Patlayıcıların büyük şehirlerde yapılacak eylemlerde
kullanılacağını saptayan güvenlik güçleri, militanları ve C—4’leri
ele geçirmek için alarm verdi. Küçük bir kısmını ele geçiren
emniyet birimleri şimdi C—4’lerin asıl yekûnunun peşinde. Peki,
pahalı ve özel imalat gerektirmesi nedeniyle devletlere ait
birimlerin kullandığı C—4 patlayıcıları PKK’nın eline nasıl geçti?
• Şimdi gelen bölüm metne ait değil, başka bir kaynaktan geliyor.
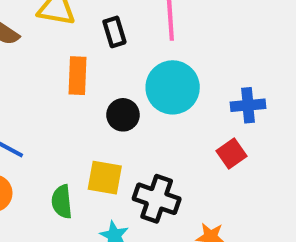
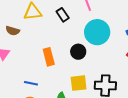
orange rectangle: (78, 76) -> (49, 57), moved

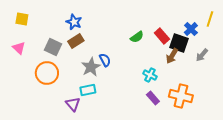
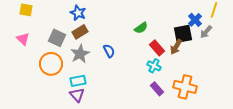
red rectangle: (162, 36) -> (157, 48), moved
black square: (179, 43) -> (183, 34), turned -30
gray arrow: (202, 55) -> (206, 32), moved
gray star: (91, 67) -> (80, 54), moved
cyan rectangle: (88, 90) -> (78, 81), moved

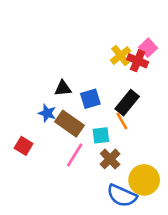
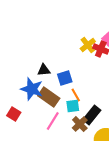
black rectangle: (127, 103) -> (92, 115), moved
blue star: (47, 113) -> (32, 89), size x1.6
orange line: (122, 121) -> (76, 95), moved

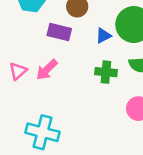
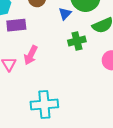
purple rectangle: (59, 32) -> (16, 25), moved

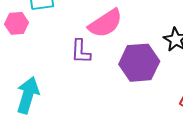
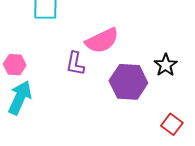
pink hexagon: (17, 23) -> (15, 65), moved

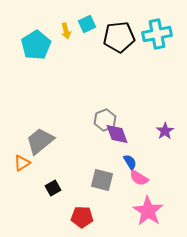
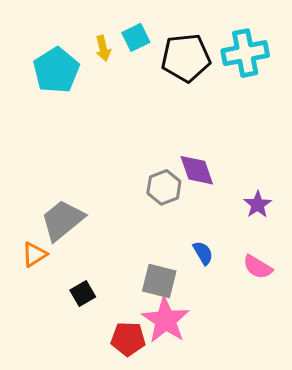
purple diamond: (117, 134) -> (197, 170), moved
pink semicircle: (139, 178) -> (258, 267), moved
pink star: (148, 211) -> (166, 320), moved

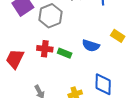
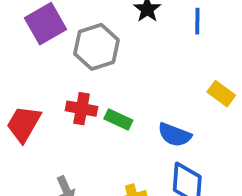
blue semicircle: (91, 46) -> (175, 135), moved

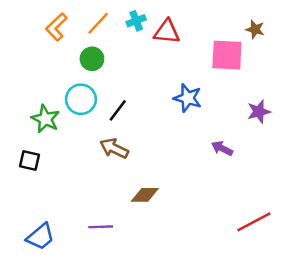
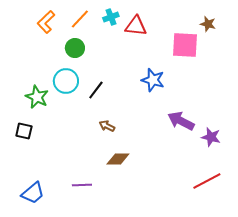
purple star: (259, 112) -> (211, 137), moved, turned 30
brown arrow: (114, 148) -> (107, 126), moved, size x0.7
purple arrow: (222, 148) -> (181, 121), size x1.5

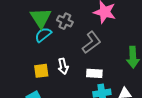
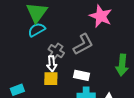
gray cross: (65, 21) -> (56, 51), moved
yellow square: (41, 71) -> (51, 79), moved

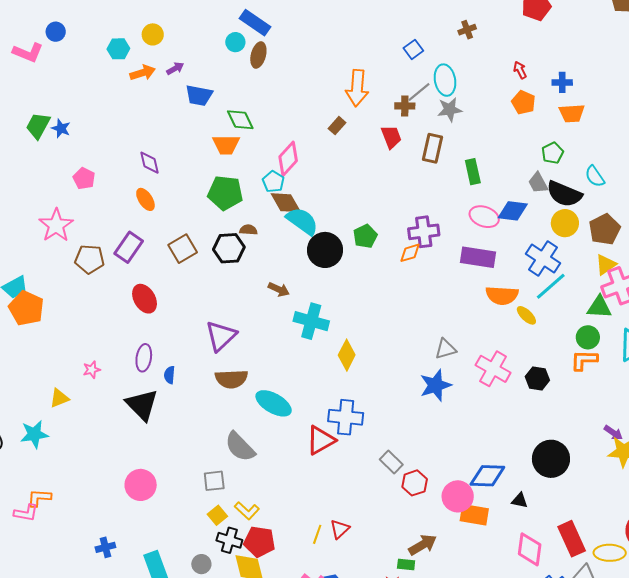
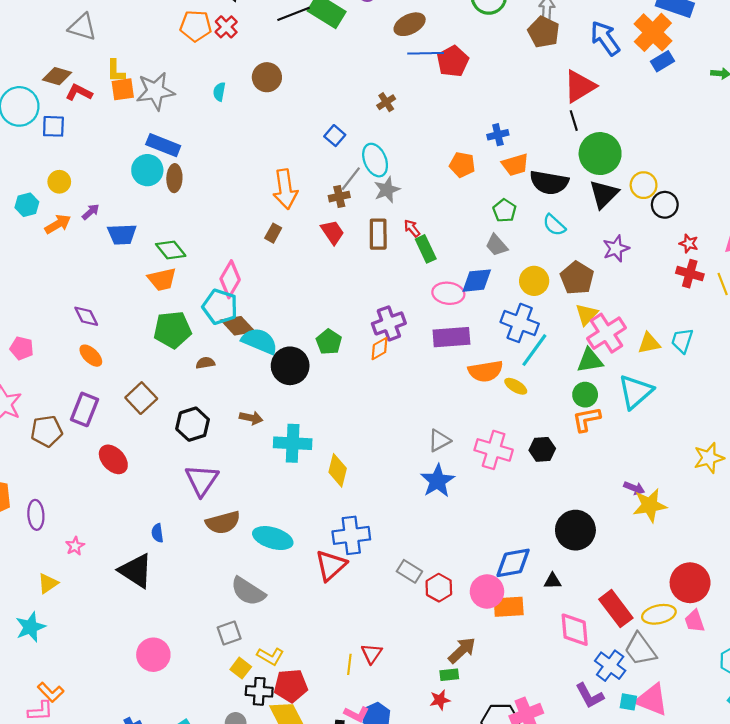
cyan circle: (235, 42) -> (147, 170), size x1.5
red arrow: (520, 70) -> (412, 228), moved
cyan pentagon: (273, 182) -> (220, 307), size x1.5
black semicircle: (564, 194) -> (549, 183), moved
black hexagon: (229, 248) -> (193, 424), moved
purple ellipse: (144, 358) -> (36, 515), moved
orange L-shape: (39, 498) -> (51, 692), turned -125

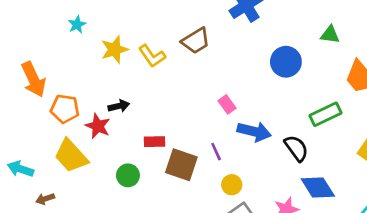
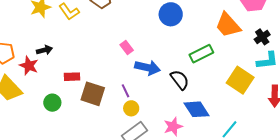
purple line: (216, 152) -> (126, 91), moved

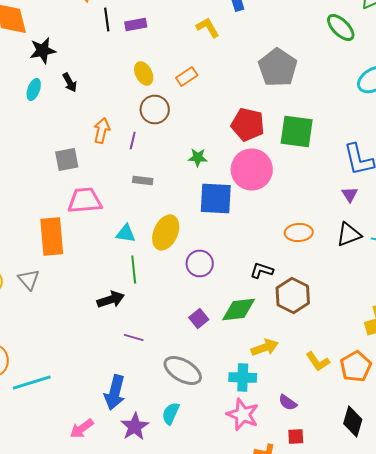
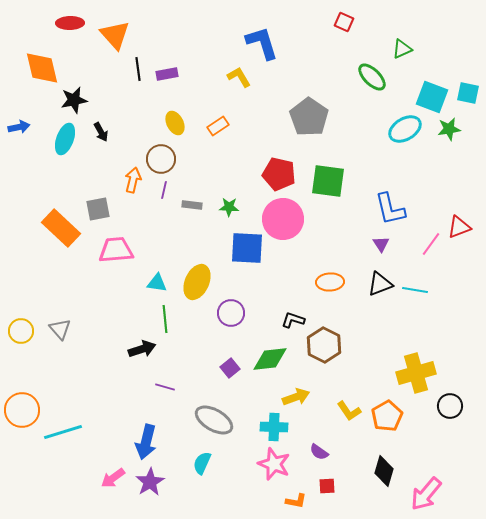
cyan ellipse: (34, 90) -> (65, 139), size x1.4
brown circle: (155, 110) -> (161, 159), moved
gray rectangle: (143, 180) -> (192, 205), moved
orange rectangle: (52, 236) -> (61, 228), moved, turned -42
purple star: (135, 426) -> (150, 482), moved

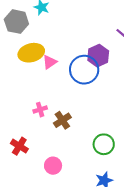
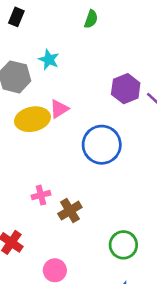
purple hexagon: (98, 56) -> (126, 89), moved
pink triangle: (50, 62) -> (59, 109), moved

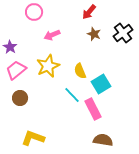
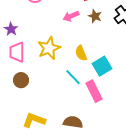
pink arrow: (52, 35) -> (71, 16), moved
pink trapezoid: (16, 70) -> (17, 52), turned -50
brown semicircle: (103, 140) -> (73, 122), moved

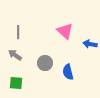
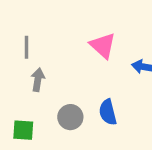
gray arrow: (15, 55) -> (38, 80), moved, turned 64
gray circle: (45, 63) -> (70, 117), moved

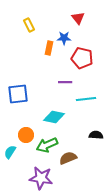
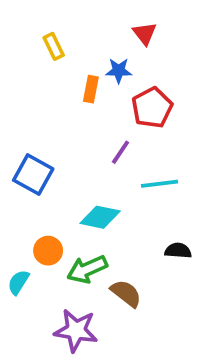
red pentagon: (82, 58) -> (152, 108), turned 30
purple line: (65, 82) -> (120, 152), turned -56
blue square: (18, 94) -> (33, 175), turned 35
brown semicircle: (68, 158) -> (126, 293), turned 60

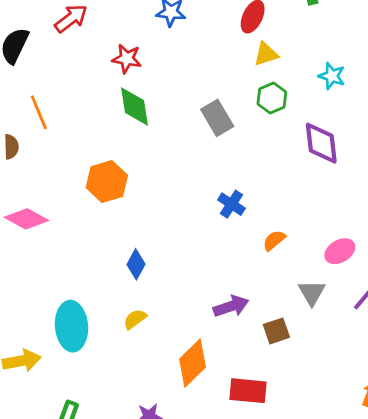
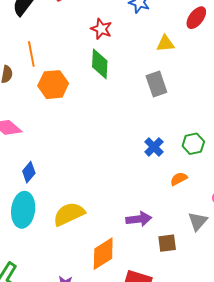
yellow triangle: (266, 54) -> (165, 44), moved
green hexagon: (272, 98) -> (193, 144), moved
orange hexagon: (107, 182) -> (53, 85), moved
blue diamond: (136, 264) -> (29, 172), moved
yellow semicircle: (135, 319) -> (69, 214), size x1.8

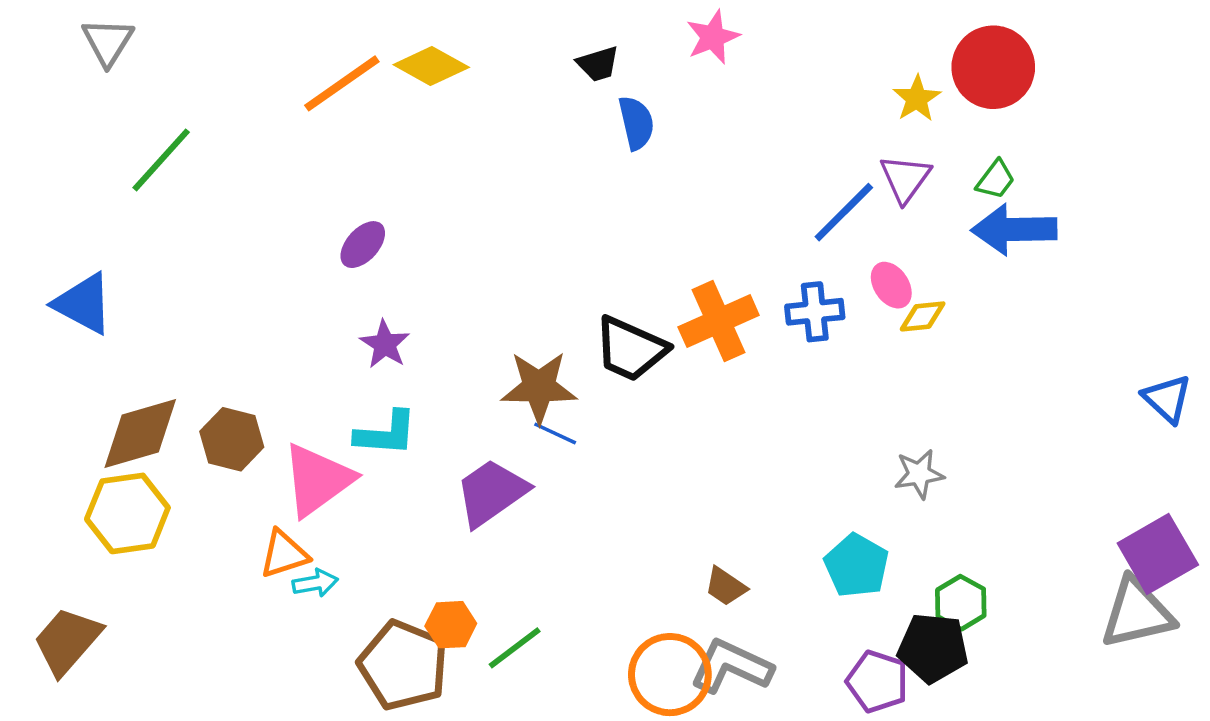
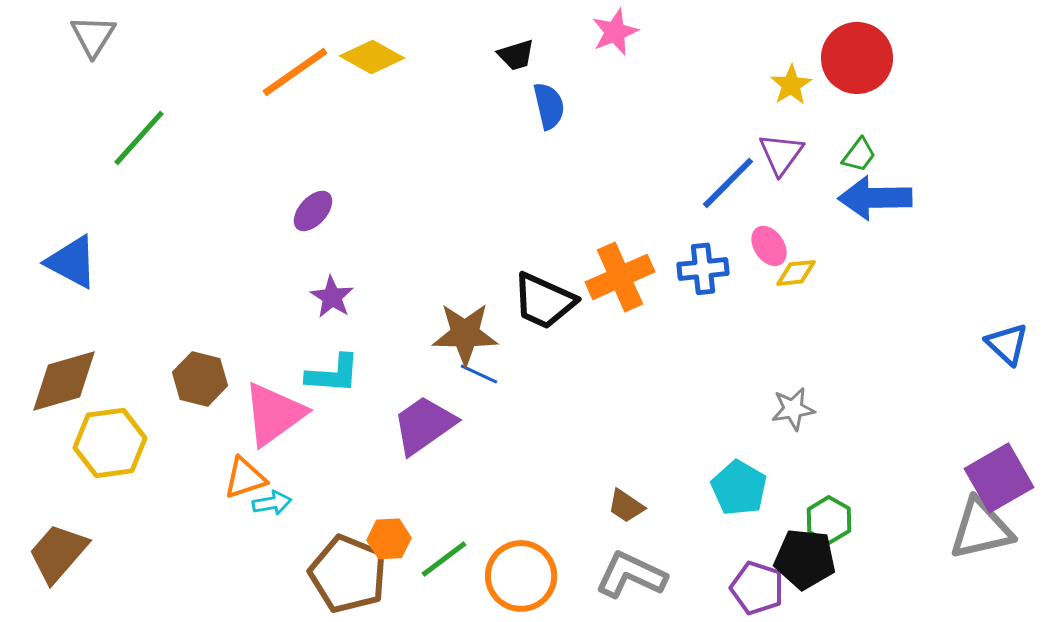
brown diamond: (140, 433) -> (64, 381), moved
orange circle: (670, 675) -> (521, 576), moved

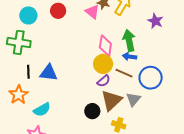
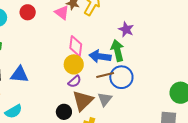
purple star: (155, 21) -> (126, 29), moved
green arrow: (129, 40) -> (117, 50), moved
blue arrow: (130, 56) -> (100, 56), size x1.5
brown line: (124, 73) -> (105, 75), moved, turned -36

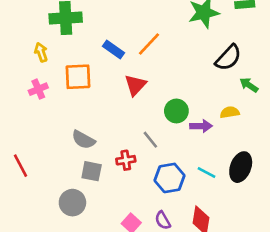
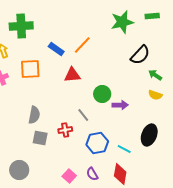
red triangle: (135, 85) -> (72, 75), turned 42
yellow semicircle: (230, 112) -> (155, 95), moved, turned -152
gray semicircle: (83, 140) -> (34, 115), turned -108
cyan line: (206, 173) -> (124, 149), moved
gray circle: (72, 203) -> (19, 170), moved

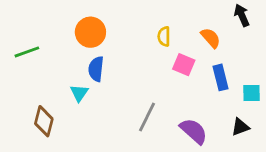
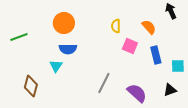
blue semicircle: (96, 69) -> (68, 49), turned -96

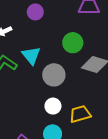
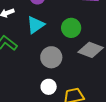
cyan triangle: (31, 55) -> (36, 25), moved, turned 30

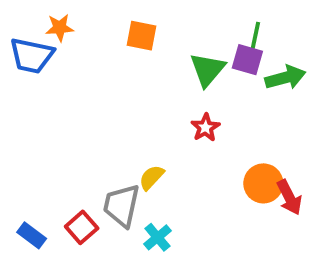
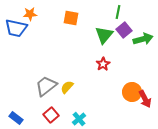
green line: (255, 36) -> (118, 12), moved
purple square: (247, 60) -> (124, 30), turned 35
yellow semicircle: (152, 177) -> (67, 87), moved
gray trapezoid: (122, 205) -> (46, 86), moved, turned 40
red square: (82, 227) -> (51, 115), moved

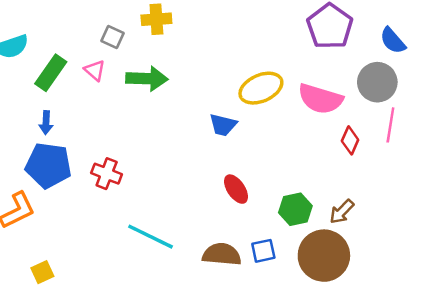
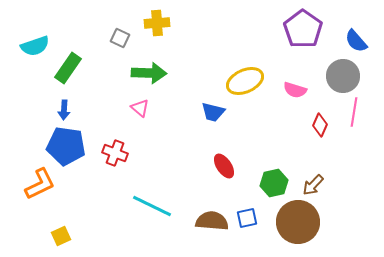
pink triangle: (95, 70) -> (140, 108), moved
pink semicircle: (320, 99) -> (295, 90), size x0.6

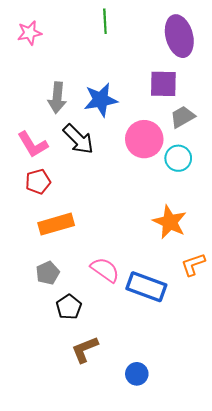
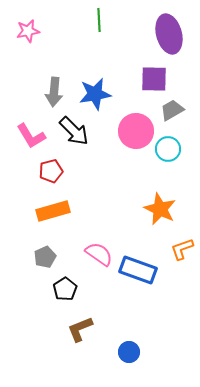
red pentagon: (38, 182) -> (51, 171), moved

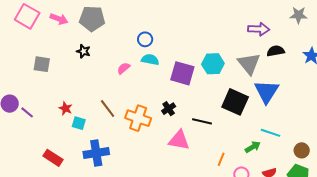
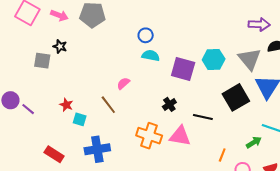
black star: (83, 51) -> (60, 46), moved
pink semicircle: (124, 68) -> (123, 83), moved
black square: (235, 102) -> (236, 97), turned 36
orange cross: (138, 118) -> (149, 136), moved

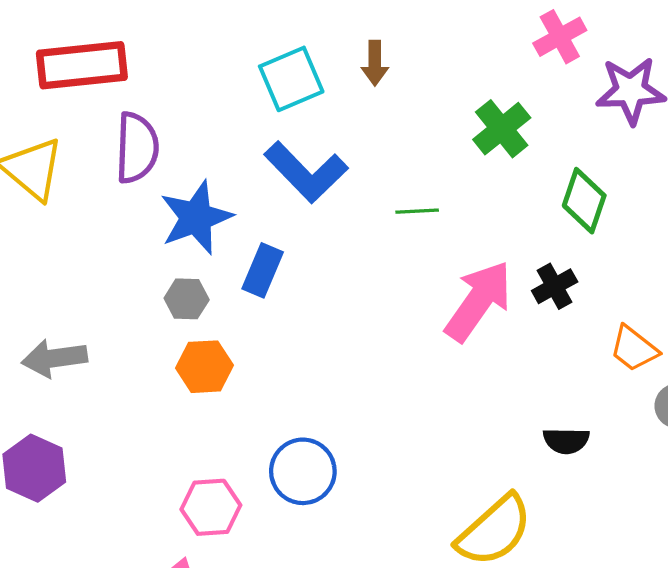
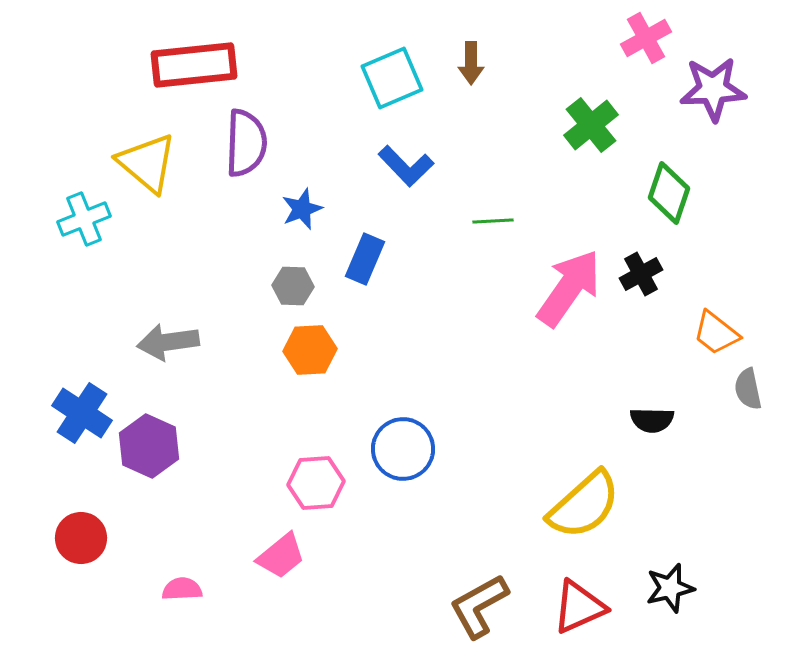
blue L-shape: (306, 172) -> (406, 166), size x0.7
green line: (417, 211) -> (493, 221), moved
blue star: (196, 218) -> (302, 209), size x0.6

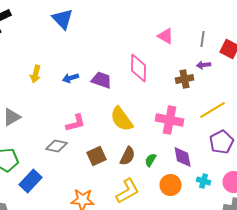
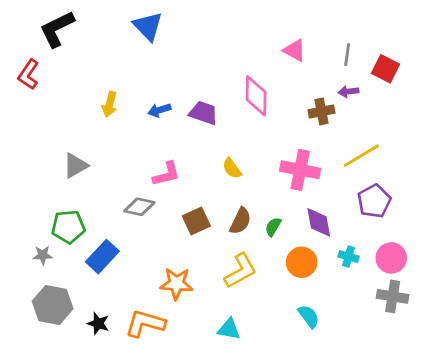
yellow semicircle: (122, 119) -> (232, 168), size x0.6

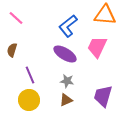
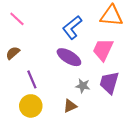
brown semicircle: (12, 50) -> (13, 53), turned 32
gray star: (67, 81) -> (83, 86), moved
purple trapezoid: (103, 96) -> (109, 83), moved

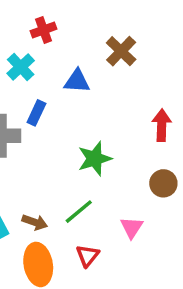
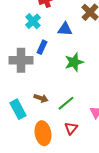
green star: (95, 159) -> (74, 62), moved
brown arrow: (35, 222) -> (41, 98), moved

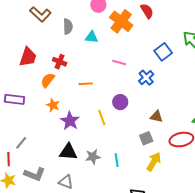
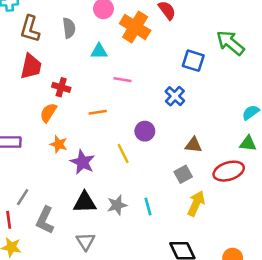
brown L-shape: (40, 14) -> (30, 29), turned 70
gray semicircle: (68, 26) -> (69, 28), moved
blue square: (163, 52) -> (193, 61), turned -30
red trapezoid: (28, 57) -> (31, 67), moved
pink line: (119, 62) -> (122, 80), moved
gray L-shape: (35, 174) -> (45, 220), moved, turned 100
gray triangle: (66, 182) -> (86, 241), turned 42

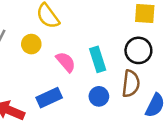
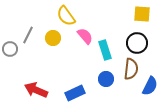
pink semicircle: (66, 62) -> (85, 36), moved
blue rectangle: (49, 98) -> (75, 93), moved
Emniyet güçleri bu sorunun cevabını arıyor. Ancak bunların Irak
üzerinden Türkiye’ye sokulduğu kesin. Daha önceki yıllarda da C—4
patlayıcısı kullanan PKK’nın geçmişte bu patlayıcıları nereden
temin ettiği konusu henüz netlik kazanmadı. Fakat son
patlayıcıların dağılan Irak ordusundan sağlandığını hem Türk
emniyet birimleri hem de uzmanlar kabul ediyor. Zaten yakalanan
teröristler patlayıcıları Irak’tan sağladıklarını itiraf ediyorlar.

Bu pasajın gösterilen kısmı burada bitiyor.